How to Identify and Resolve a QUIC Congestion Control Bug Stemming from a Linux Kernel Optimization
This guide walks you through diagnosing and fixing a subtle bug in QUIC's CUBIC congestion control that causes the congestion window (cwnd) to remain stuck at its minimum after a congestion collapse. The bug originated from a Linux kernel optimization designed to align CUBIC with RFC 9438's app-limited exclusion rule—a perfectly valid fix for TCP that, when ported to Cloudflare's quiche (a QUIC implementation), triggered unexpected behavior. By the end of this guide, you'll know how to reproduce, analyze, and patch similar issues in your own implementations.
What You Need
- Familiarity with CUBIC congestion control: Understand its core logic—growing cwnd on no loss, shrinking on loss, and the cubic function for growth.
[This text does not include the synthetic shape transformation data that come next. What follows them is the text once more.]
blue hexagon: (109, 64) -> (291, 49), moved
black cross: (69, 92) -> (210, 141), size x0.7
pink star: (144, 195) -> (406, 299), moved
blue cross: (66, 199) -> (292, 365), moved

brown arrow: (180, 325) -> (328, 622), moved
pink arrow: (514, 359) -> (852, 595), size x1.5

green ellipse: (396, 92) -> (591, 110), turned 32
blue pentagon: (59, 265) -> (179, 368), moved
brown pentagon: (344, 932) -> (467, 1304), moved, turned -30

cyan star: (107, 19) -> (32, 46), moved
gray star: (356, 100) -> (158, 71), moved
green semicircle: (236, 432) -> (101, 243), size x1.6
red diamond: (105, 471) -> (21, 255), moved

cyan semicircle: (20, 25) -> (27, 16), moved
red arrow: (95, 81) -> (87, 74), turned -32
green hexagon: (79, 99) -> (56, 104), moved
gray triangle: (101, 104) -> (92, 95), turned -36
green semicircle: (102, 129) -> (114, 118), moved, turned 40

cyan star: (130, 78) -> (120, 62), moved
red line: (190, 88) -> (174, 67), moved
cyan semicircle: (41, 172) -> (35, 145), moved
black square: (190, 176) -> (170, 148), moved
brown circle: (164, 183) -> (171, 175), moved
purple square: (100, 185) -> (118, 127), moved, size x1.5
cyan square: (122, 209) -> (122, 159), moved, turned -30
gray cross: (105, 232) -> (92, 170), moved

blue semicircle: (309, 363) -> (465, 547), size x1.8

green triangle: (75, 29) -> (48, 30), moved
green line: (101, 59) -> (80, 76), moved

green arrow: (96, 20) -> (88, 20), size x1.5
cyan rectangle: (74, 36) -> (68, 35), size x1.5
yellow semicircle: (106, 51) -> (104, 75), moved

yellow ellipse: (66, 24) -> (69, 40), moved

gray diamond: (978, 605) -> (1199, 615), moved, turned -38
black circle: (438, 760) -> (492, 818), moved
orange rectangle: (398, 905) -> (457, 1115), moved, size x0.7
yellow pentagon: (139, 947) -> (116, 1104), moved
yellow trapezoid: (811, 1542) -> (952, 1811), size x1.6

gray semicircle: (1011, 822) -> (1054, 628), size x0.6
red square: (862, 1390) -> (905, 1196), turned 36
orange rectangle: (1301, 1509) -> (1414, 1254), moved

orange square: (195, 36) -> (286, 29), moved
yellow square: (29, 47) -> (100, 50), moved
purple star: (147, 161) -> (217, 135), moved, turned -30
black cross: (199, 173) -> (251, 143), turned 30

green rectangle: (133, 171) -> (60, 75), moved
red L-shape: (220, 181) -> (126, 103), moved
- Access to quiche source code (or your own QUIC stack): The bug exists in the ported CUBIC module, typically
quiche/src/congestion/cubic.rsor similar. - Integration test environment: A test that simulates heavy early packet loss (e.g., 30-50% loss rate) to trigger congestion collapse.
- Logging and monitoring tools: To track cwnd values over time, especially after recovery attempts.
- Basic knowledge of Linux kernel CUBIC implementation: Especially the app-limited exclusion logic added in recent kernels.
Step-by-Step Instructions
-
Understand CUBIC's Behavior During Congestion Collapse
CUBIC, defined in RFC 9438, manages cwnd using a cubic function. In normal operation, it increases cwnd aggressively when no loss is detected and reduces it by a factor (typically 0.7) on a loss event. However, in rare cases—such as a severe congestion collapse early in a connection—the cwnd can drop to its minimum (e.g., 2 packets). The algorithm must then recover by probing for available bandwidth. In TCP, an app-limited exclusion prevents CUBIC from unnecessarily reducing cwnd when the sender is application-limited (i.e., not sending data due to lack of application data). The Linux kernel integrated this exclusion as a fix, but when ported to QUIC, it introduced a flaw.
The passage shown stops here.